Bacterial isolates, culture conditions and isolation of genomic DNA

V. parahaemolyticus isolates (n = 19) originating from the Pacific Northwest (PNW) coast of the United States (Table S1) were selected for genome sequencing based on previous genotyping (Paranjpye et al., 2012) and multilocus sequence typing (MLST) analysis (Turner et al., 2013). In V. parahaemolyticus, MLST is a high-resolution genetic typing scheme based on seven conserved housekeeping genes (González-Escalona et al., 2008) that serve as the framework for a global database containing more than 2,200 isolates (http://pubmlst.org/vparahaemolyticus/). Multilocus sequence typing was chosen ahead of serotyping, as the O- and K-antigens are prone to rapid recombination and serotype conversion, and more than 20 O3:K6 serovariants have been identified (Chen et al., 2010, 2011). Late log-phase cultures were grown overnight (16–20 hours) in tryptic soy broth (TSB) at 30oC with shaking (150 rpm). Genomic DNA was isolated by the cetyltrimethyl ammonium bromide (CTAB) phenol/chloroform method (Atashpaz et al., 2010).

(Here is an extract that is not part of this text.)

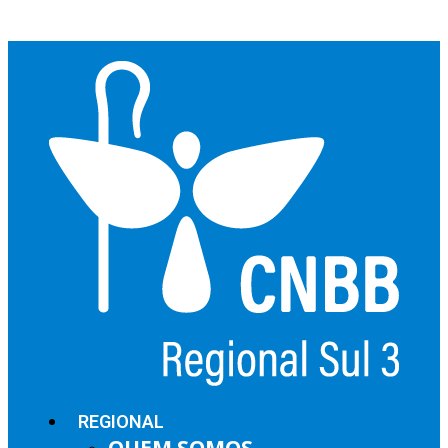
REGIONAL
QUEM SOMOS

Sequencing, assembly and annotation

Draft genomes were generated for 19 V. parahaemolyticus strains by SOLiD 4 sequencing (Applied Biosystems Inc., Foster City, CA, USA). Barcoded paired-end (50 and 25 bp) libraries were constructed with a target insert size of 250 bp. Reads were error-corrected using the SOLiD Accuracy Enhancement Tool and PCR duplicated reads were removed using the fastq_nodup tool from the SEAStAR software (Iverson et al., 2012). Genomes were assembled in color-space using the CLC Assembly Cell version 4.1 (CLC Bio, Boston, MA, USA). Reads were mapped to both V. parahaemolyticus RIMD2210633 (Makino et al., 2003) and V. parahaemolyticus 10329 (González-Escalona et al., 2011) reference genomes, and the assembly recruiting the highest number of reads was retained. Unmapped reads as well as genomes mapping poorly to either reference were assembled de novo using a kmer length of 25. Draft genome assemblies were deposited in NCBI/GenBank (see Table S1 for accession numbers). NCBI’s Prokaryotic Genomes Automatic Annotation Pipeline (PGAAP) was used to annotate the draft genomes.

Phylogenetic analysis

Relatedness between the 30 V. parahaemolyticus genomes was established using a whole-genome alignment (WGA) approach (Sahl et al., 2011). Briefly, genomes were aligned using Mugsy (Angiuoli and Salzberg, 2011), and conserved alignment blocks (> 500 bp in length and shared by all 30 genomes) were concatenated using the Galaxy web-based platform (Giardine et al., 2005). The concatenated alignment was trimmed using the strictplus algorithm implemented in trimAL (Capella-Gutierrez et al., 2009). A phylogenetic tree was inferred with FastTree (Price et al., 2009) using the general time-reversible (GTR) model of nucleotide evolution. Local support values (500 resampled alignments) were calculated using SEQBOOT (from the PHYLIP package, version 3.6) (Felsenstein, 1989) and the FastTree global bootstrap parameter (the intree1 option). The WGA tree was rooted to a closely related species (Vibrio alginolyticus ATCC17749) (Liu et al., 2015) and annotated in FigTree.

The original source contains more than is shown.